EXERCISE BRIEF = Retype, word for word, every line of the records below starting at the one that contains "adore et qu’elle" and ending at the one that contains "de Mozart, pour"; include both of those lines and nothing more.

Extracted page text data =
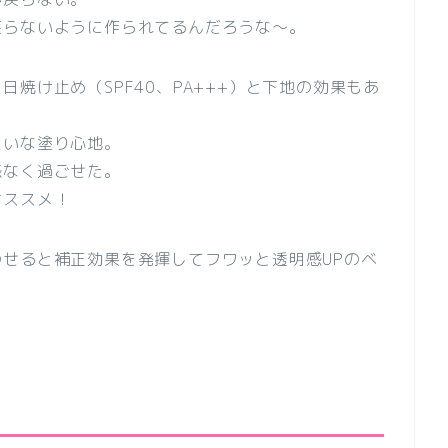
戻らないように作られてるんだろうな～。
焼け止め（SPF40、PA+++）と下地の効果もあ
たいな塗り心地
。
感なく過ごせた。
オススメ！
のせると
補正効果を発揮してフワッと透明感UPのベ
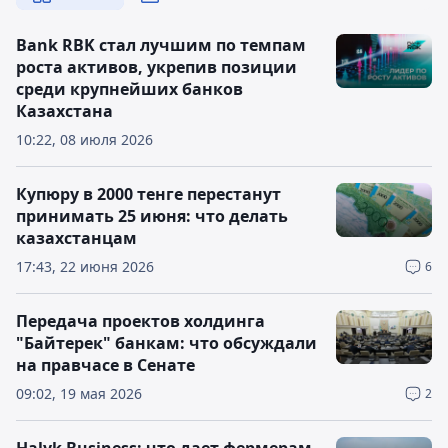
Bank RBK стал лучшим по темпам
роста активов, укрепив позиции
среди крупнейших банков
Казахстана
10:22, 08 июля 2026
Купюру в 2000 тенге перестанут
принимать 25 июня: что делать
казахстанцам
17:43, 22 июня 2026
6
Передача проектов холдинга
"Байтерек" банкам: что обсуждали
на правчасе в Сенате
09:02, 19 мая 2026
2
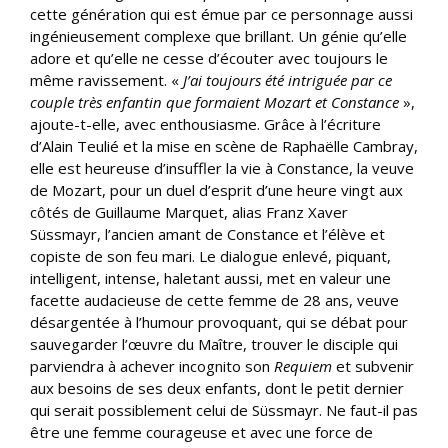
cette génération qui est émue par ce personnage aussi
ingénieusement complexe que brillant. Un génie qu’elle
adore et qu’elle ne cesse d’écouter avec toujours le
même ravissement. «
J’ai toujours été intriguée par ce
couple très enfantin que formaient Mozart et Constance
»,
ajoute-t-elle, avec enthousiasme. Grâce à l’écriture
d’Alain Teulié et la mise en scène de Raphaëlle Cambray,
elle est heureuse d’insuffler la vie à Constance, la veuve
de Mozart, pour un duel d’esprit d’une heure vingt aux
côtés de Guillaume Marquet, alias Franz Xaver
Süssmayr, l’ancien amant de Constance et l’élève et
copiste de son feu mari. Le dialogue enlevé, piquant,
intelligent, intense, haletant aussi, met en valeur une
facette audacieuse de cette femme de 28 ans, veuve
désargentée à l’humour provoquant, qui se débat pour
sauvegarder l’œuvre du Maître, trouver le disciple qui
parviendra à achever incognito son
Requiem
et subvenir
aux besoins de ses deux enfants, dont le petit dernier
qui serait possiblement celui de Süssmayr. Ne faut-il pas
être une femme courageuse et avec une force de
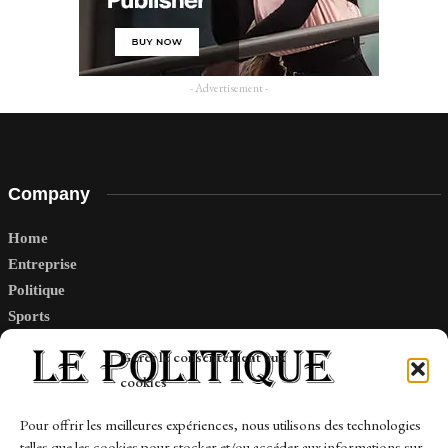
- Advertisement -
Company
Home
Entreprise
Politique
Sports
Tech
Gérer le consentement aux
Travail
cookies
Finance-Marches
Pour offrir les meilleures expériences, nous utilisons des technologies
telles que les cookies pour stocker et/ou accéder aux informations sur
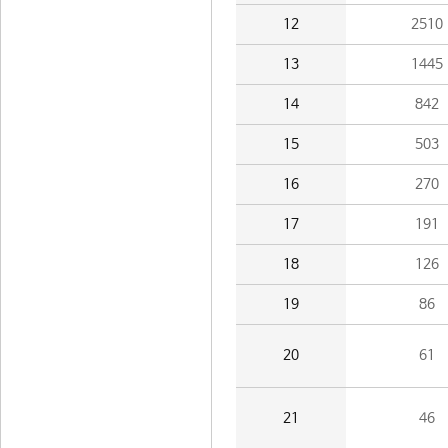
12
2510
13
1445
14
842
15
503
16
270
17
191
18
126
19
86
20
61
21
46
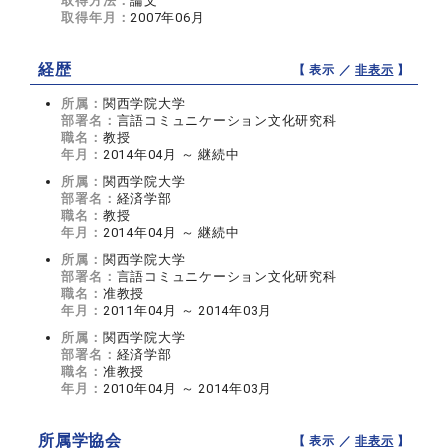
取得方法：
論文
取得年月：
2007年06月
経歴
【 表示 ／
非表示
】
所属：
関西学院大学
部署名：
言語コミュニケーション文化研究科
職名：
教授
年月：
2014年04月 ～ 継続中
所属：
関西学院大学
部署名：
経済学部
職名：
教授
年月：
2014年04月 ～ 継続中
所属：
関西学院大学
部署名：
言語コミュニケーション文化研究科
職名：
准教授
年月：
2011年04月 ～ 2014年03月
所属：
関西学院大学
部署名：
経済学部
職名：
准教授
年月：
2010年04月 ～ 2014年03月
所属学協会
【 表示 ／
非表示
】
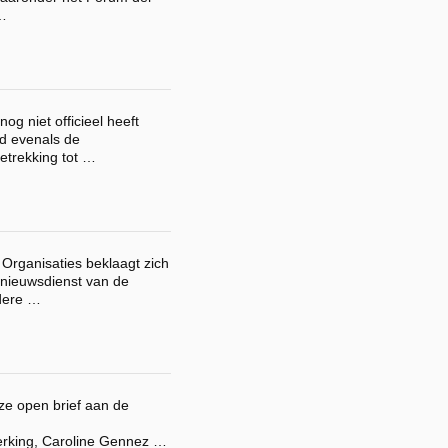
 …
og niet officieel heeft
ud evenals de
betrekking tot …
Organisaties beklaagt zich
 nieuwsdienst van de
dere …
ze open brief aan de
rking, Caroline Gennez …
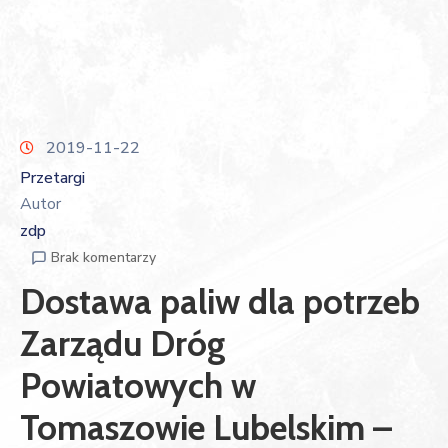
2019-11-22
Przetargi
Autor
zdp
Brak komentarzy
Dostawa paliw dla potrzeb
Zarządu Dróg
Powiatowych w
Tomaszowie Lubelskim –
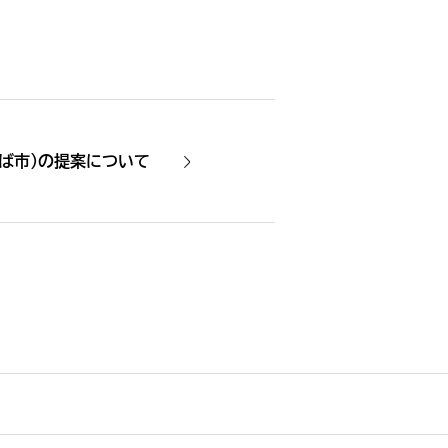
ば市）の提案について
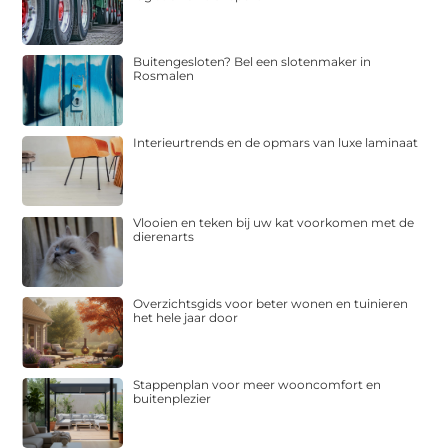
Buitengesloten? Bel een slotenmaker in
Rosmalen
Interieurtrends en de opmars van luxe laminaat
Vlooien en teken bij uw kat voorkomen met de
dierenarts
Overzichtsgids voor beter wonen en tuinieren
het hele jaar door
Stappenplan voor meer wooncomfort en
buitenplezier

RESULT OF THIS EXERCISE =
adore et qu’elle ne cesse d’écouter avec toujours le
même ravissement. «
J’ai toujours été intriguée par ce
couple très enfantin que formaient Mozart et Constance
»,
ajoute-t-elle, avec enthousiasme. Grâce à l’écriture
d’Alain Teulié et la mise en scène de Raphaëlle Cambray,
elle est heureuse d’insuffler la vie à Constance, la veuve
de Mozart, pour un duel d’esprit d’une heure vingt aux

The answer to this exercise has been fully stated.